» **Exercise objective**: From the first line to the last, return the data exactly, with no pictures.

Page segmentation data

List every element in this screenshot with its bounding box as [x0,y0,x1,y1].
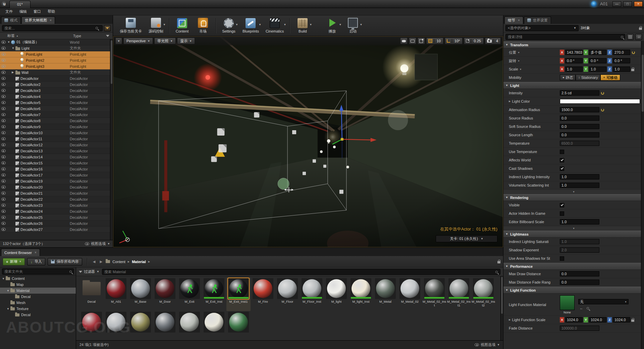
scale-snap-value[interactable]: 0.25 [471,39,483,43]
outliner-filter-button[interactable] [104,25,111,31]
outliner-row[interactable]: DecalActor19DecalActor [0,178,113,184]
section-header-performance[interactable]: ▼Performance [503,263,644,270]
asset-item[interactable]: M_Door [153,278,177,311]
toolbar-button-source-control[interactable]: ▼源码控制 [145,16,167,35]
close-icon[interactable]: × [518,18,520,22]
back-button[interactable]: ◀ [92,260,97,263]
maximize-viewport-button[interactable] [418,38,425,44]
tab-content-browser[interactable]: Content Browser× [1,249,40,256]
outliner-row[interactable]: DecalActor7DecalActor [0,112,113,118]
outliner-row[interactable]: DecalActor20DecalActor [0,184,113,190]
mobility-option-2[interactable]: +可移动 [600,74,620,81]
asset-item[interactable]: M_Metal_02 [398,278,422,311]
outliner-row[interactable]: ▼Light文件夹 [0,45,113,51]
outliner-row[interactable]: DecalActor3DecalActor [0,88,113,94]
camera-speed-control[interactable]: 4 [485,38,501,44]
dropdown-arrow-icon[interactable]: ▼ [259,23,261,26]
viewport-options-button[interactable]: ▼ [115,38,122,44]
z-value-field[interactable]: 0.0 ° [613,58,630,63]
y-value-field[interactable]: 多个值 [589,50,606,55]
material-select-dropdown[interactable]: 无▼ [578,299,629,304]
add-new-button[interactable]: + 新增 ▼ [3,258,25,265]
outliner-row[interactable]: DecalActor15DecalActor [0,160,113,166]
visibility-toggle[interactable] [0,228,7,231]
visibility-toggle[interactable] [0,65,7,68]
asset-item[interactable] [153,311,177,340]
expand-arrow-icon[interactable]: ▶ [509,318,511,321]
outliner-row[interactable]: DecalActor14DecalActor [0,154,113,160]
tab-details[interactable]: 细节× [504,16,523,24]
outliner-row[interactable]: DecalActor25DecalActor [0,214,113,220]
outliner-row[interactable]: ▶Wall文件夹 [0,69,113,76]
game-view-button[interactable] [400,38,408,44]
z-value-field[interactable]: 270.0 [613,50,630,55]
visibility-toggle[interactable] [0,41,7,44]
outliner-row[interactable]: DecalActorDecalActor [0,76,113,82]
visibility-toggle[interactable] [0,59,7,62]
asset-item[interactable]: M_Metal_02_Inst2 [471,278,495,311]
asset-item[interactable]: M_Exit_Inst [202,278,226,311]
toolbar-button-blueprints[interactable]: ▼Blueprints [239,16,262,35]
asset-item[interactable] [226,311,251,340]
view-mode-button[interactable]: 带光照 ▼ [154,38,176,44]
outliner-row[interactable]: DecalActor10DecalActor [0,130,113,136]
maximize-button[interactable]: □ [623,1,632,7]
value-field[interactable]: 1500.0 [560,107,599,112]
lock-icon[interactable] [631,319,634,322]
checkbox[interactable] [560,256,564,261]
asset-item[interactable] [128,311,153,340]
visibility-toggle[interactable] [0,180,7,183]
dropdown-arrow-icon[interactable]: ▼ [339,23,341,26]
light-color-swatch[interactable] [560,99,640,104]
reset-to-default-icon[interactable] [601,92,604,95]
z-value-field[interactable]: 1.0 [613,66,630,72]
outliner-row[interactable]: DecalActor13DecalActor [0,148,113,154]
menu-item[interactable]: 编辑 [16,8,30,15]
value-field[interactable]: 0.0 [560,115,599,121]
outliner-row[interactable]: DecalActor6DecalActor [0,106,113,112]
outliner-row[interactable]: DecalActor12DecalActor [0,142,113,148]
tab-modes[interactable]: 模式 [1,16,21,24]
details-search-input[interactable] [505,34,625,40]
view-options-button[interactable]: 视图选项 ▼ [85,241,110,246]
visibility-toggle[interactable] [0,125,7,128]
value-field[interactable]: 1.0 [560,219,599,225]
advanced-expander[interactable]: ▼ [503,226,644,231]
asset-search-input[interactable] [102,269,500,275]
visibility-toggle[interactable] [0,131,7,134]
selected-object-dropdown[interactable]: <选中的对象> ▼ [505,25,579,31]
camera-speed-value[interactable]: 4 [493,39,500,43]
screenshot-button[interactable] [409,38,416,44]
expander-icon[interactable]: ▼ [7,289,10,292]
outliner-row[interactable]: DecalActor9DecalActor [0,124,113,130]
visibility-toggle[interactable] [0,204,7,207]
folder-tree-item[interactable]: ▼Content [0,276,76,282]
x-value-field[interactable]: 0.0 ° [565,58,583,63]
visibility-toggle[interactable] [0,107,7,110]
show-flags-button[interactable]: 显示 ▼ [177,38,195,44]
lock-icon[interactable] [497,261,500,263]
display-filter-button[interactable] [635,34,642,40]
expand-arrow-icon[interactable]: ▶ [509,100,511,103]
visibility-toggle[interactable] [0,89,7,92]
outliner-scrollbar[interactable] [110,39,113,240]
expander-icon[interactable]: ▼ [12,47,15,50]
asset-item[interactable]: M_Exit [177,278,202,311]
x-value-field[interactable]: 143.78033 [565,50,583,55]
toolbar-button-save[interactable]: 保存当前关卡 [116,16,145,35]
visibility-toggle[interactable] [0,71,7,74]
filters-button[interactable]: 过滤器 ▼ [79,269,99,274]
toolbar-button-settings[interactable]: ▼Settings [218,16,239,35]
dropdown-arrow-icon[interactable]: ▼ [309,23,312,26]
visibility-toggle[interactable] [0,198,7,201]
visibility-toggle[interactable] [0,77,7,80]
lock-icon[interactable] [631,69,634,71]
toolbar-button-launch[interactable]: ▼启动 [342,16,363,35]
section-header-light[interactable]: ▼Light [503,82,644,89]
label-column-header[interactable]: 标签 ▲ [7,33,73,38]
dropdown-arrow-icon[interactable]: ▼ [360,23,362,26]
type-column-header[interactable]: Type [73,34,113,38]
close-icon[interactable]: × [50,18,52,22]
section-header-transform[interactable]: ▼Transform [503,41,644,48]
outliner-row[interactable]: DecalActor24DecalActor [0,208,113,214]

» **Answer area**:
List every element in this screenshot with its bounding box as [x0,y0,x1,y1].
scale-snap-value[interactable]: 0.25 [471,39,483,43]
outliner-filter-button[interactable] [104,25,111,31]
outliner-row[interactable]: DecalActor19DecalActor [0,178,113,184]
section-header-performance[interactable]: ▼Performance [503,263,644,270]
asset-item[interactable]: M_Door [153,278,177,311]
toolbar-button-source-control[interactable]: ▼源码控制 [145,16,167,35]
close-icon[interactable]: × [518,18,520,22]
back-button[interactable]: ◀ [92,260,97,263]
maximize-viewport-button[interactable] [418,38,425,44]
tab-content-browser[interactable]: Content Browser× [1,249,40,256]
outliner-row[interactable]: DecalActor7DecalActor [0,112,113,118]
outliner-row[interactable]: DecalActor20DecalActor [0,184,113,190]
mobility-option-2[interactable]: +可移动 [600,74,620,81]
asset-item[interactable]: M_Metal_02 [398,278,422,311]
outliner-row[interactable]: ▼Light文件夹 [0,45,113,51]
outliner-row[interactable]: DecalActor3DecalActor [0,88,113,94]
camera-speed-control[interactable]: 4 [485,38,501,44]
dropdown-arrow-icon[interactable]: ▼ [259,23,261,26]
viewport-options-button[interactable]: ▼ [115,38,122,44]
z-value-field[interactable]: 0.0 ° [613,58,630,63]
y-value-field[interactable]: 多个值 [589,50,606,55]
material-select-dropdown[interactable]: 无▼ [578,299,629,304]
add-new-button[interactable]: + 新增 ▼ [3,258,25,265]
outliner-row[interactable]: DecalActor15DecalActor [0,160,113,166]
visibility-toggle[interactable] [0,228,7,231]
visibility-toggle[interactable] [0,65,7,68]
asset-item[interactable] [153,311,177,340]
expand-arrow-icon[interactable]: ▶ [509,318,511,321]
outliner-row[interactable]: DecalActor14DecalActor [0,154,113,160]
tab-details[interactable]: 细节× [504,16,523,24]
outliner-row[interactable]: DecalActor25DecalActor [0,214,113,220]
outliner-row[interactable]: ▶Wall文件夹 [0,69,113,76]
game-view-button[interactable] [400,38,408,44]
z-value-field[interactable]: 270.0 [613,50,630,55]
visibility-toggle[interactable] [0,41,7,44]
outliner-row[interactable]: DecalActorDecalActor [0,76,113,82]
visibility-toggle[interactable] [0,59,7,62]
asset-item[interactable]: M_Metal_02_Inst2 [471,278,495,311]
asset-item[interactable]: M_Exit_Inst [202,278,226,311]
toolbar-button-blueprints[interactable]: ▼Blueprints [239,16,262,35]
asset-item[interactable] [226,311,251,340]
view-mode-button[interactable]: 带光照 ▼ [154,38,176,44]
outliner-row[interactable]: DecalActor10DecalActor [0,130,113,136]
maximize-button[interactable]: □ [623,1,632,7]
value-field[interactable]: 1500.0 [560,107,599,112]
lock-icon[interactable] [631,319,634,322]
checkbox[interactable] [560,256,564,261]
asset-item[interactable] [128,311,153,340]
visibility-toggle[interactable] [0,180,7,183]
dropdown-arrow-icon[interactable]: ▼ [339,23,341,26]
light-color-swatch[interactable] [560,99,640,104]
reset-to-default-icon[interactable] [601,92,604,95]
z-value-field[interactable]: 1.0 [613,66,630,72]
outliner-row[interactable]: DecalActor13DecalActor [0,148,113,154]
menu-item[interactable]: 编辑 [16,8,30,15]
value-field[interactable]: 0.0 [560,115,599,121]
outliner-row[interactable]: DecalActor6DecalActor [0,106,113,112]
outliner-row[interactable]: DecalActor12DecalActor [0,142,113,148]
tab-modes[interactable]: 模式 [1,16,21,24]
details-search-input[interactable] [505,34,625,40]
view-options-button[interactable]: 视图选项 ▼ [85,241,110,246]
visibility-toggle[interactable] [0,125,7,128]
value-field[interactable]: 1.0 [560,219,599,225]
advanced-expander[interactable]: ▼ [503,226,644,231]
asset-search-input[interactable] [102,269,500,275]
visibility-toggle[interactable] [0,131,7,134]
selected-object-dropdown[interactable]: <选中的对象> ▼ [505,25,579,31]
camera-speed-value[interactable]: 4 [493,39,500,43]
screenshot-button[interactable] [409,38,416,44]
expander-icon[interactable]: ▼ [7,289,10,292]
outliner-row[interactable]: DecalActor9DecalActor [0,124,113,130]
visibility-toggle[interactable] [0,204,7,207]
folder-tree-item[interactable]: ▼Content [0,276,76,282]
x-value-field[interactable]: 0.0 ° [565,58,583,63]
visibility-toggle[interactable] [0,107,7,110]
show-flags-button[interactable]: 显示 ▼ [177,38,195,44]
lock-icon[interactable] [497,261,500,263]
display-filter-button[interactable] [635,34,642,40]
expand-arrow-icon[interactable]: ▶ [509,100,511,103]
visibility-toggle[interactable] [0,89,7,92]
outliner-scrollbar[interactable] [110,39,113,240]
expander-icon[interactable]: ▼ [12,47,15,50]
asset-item[interactable]: M_Exit [177,278,202,311]
x-value-field[interactable]: 143.78033 [565,50,583,55]
toolbar-button-save[interactable]: 保存当前关卡 [116,16,145,35]
visibility-toggle[interactable] [0,71,7,74]
filters-button[interactable]: 过滤器 ▼ [79,269,99,274]
toolbar-button-settings[interactable]: ▼Settings [218,16,239,35]
dropdown-arrow-icon[interactable]: ▼ [309,23,312,26]
visibility-toggle[interactable] [0,198,7,201]
visibility-toggle[interactable] [0,77,7,80]
lock-icon[interactable] [631,69,634,71]
toolbar-button-launch[interactable]: ▼启动 [342,16,363,35]
section-header-light[interactable]: ▼Light [503,82,644,89]
label-column-header[interactable]: 标签 ▲ [7,33,73,38]
dropdown-arrow-icon[interactable]: ▼ [360,23,362,26]
type-column-header[interactable]: Type [73,34,113,38]
close-icon[interactable]: × [50,18,52,22]
section-header-transform[interactable]: ▼Transform [503,41,644,48]
outliner-row[interactable]: DecalActor24DecalActor [0,208,113,214]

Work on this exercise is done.